** EXCERPTED RECORDS follows **
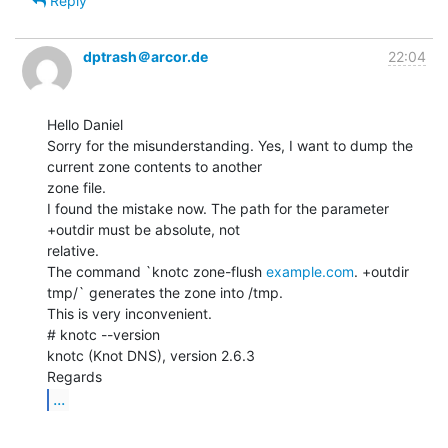
Reply
dptrash＠arcor.de
22:04
Hello Daniel

Sorry for the misunderstanding. Yes, I want to dump the 
current zone contents to another

zone file.

I found the mistake now. The path for the parameter 
+outdir must be absolute, not

relative.

The command `knotc zone-flush 
example.com
. +outdir 
tmp/` generates the zone into /tmp.

This is very inconvenient.

# knotc --version

knotc (Knot DNS), version 2.6.3

...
** End of EXCERPTED RECORDS **
### INSTRUCTIONS FOR THE TASK
For the span from the line containing "current zone contents to another" through the last line of the entries above, transcribe each line exactly and leave out everything else.

### THE ANSWER
current zone contents to another

zone file.

I found the mistake now. The path for the parameter 
+outdir must be absolute, not

relative.

The command `knotc zone-flush 
example.com
. +outdir 
tmp/` generates the zone into /tmp.

This is very inconvenient.

# knotc --version

knotc (Knot DNS), version 2.6.3

...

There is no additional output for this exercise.